To improve the availability and fault tolerance of our MySQL setup, we transitioned to an architecture with a consensus group and scalable read replicas.

A consensus group is a group composed of three MySQL nodes forming a consensus where one node acts as the primary, accepting write operations. The other two nodes in the same region as the primary node function as secondaries. They don’t accept direct writes, but participate in the consensus process for write operations. All nodes within the group maintain strong data consistency through a consensus protocol (like Paxos). This ensures all nodes have identical, up-to-date data.

With scalable read replicas, N read replicas distributed across various data centers are configured to replicate data from any secondary node within the consensus group. This allows for horizontal scaling of read capacity to handle increased read traffic while maintaining fault tolerance.

Benefits of the New Consensus Setup

The new consensus setup provides many benefits:

  • Faster failover. When the primary node fails, the remaining nodes in the consensus group elect a new primary node automatically. This significantly reduces downtime for write operations compared to promoting a traditional read-only replica.
  • No errant GTIDs post-primary failure. This design helps avoid errant GTIDs in failure scenarios. If the primary crashes, it may still have some uncommitted transactions that get rolled forward during recovery. But since no replicas are reading directly from the primary, these uncommitted transactions don’t get replicated outside the group. That way, the GTIDs from the failed primary don’t leak into the wider cluster, and we avoid errant GTID issues. 
  • In-built flow control in MGR. The flow control mechanism in MGR prevents a single, fast-writing primary node from overwhelming its secondary nodes, which could fall behind and eventually drop out of the cluster. MGR automatically monitors the queues of incoming transactions on each secondary node. If a queue grows too large, a signal is sent to the primary node to temporarily pause or slow down its transaction rate. This ensures that all nodes in the group can keep up, maintaining a healthy and consistent state across the entire cluster. This proactive approach to managing the workload prevents potential performance issues and ensures the stability and availability of the entire database.
  • Increased availability. Group replication enables faster failover to a secondary node during primary node failures, minimizing downtime for write operations. This translates to improved overall application availability.
  • Scalability. Adding read replicas to the secondary nodes allows for scalable read operations without impacting ‌write performance.

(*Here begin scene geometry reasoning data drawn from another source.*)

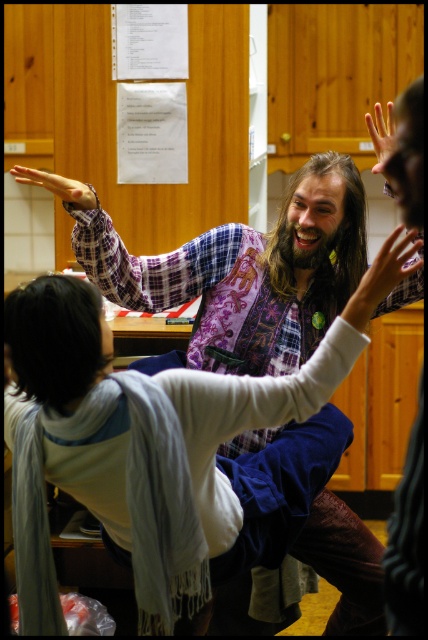 Can you confirm if dark brown hair at upper left is positioned to the right of smooth skin hand at upper left?

Yes, dark brown hair at upper left is to the right of smooth skin hand at upper left.

Who is positioned more to the left, dark brown hair at upper left or smooth skin hand at upper left?

smooth skin hand at upper left

Which is in front, point (89, 288) or point (76, 204)?

Point (89, 288) is in front.

You are a GUI agent. You are given a task and a screenshot of the screen. Output one action in this format:
    pyautogui.click(x=<x>, y=<y>)
    Task: Click on the dark brown hair at upper left
    
    Given the screenshot: What is the action you would take?
    pyautogui.click(x=55, y=339)

Can you confirm if plaid fabric arm at upper center is smaller than long brown hair at center?

Incorrect, plaid fabric arm at upper center is not smaller in size than long brown hair at center.

Can you confirm if plaid fabric arm at upper center is positioned above long brown hair at center?

Incorrect, plaid fabric arm at upper center is not positioned above long brown hair at center.

Does point (115, 230) lie in front of point (267, 266)?

Yes, it is in front of point (267, 266).

Where is `plaid fabric arm at upper center`? The image size is (428, 640). plaid fabric arm at upper center is located at coordinates (137, 257).

Measure the distance between point (55,356) and camera.

5.40 feet

Can you confirm if dark brown hair at upper left is positioned above smooth skin hand at upper center?

No, dark brown hair at upper left is not above smooth skin hand at upper center.

Is point (23, 288) behind point (391, 108)?

No.

The width and height of the screenshot is (428, 640). What are the coordinates of `dark brown hair at upper left` in the screenshot? It's located at (55, 339).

Overall, having a consensus group among a few MySQL nodes within a cluster offers a compelling solution to enhance MySQL cluster availability by facilitating faster failover for write operations and ensuring strong data consistency. While some performance overhead may be introduced, the benefits in terms of improved application uptime and scalability make it a valuable option for high-availability deployments.

Consensus Protocol

MySQL Group Replication, the implementation for the HA setup, uses a consensus protocol based on the Paxos algorithm. Specifically, it employs a variant called Single-Decree Paxos or Multi-Paxos, which is optimized for database transactions.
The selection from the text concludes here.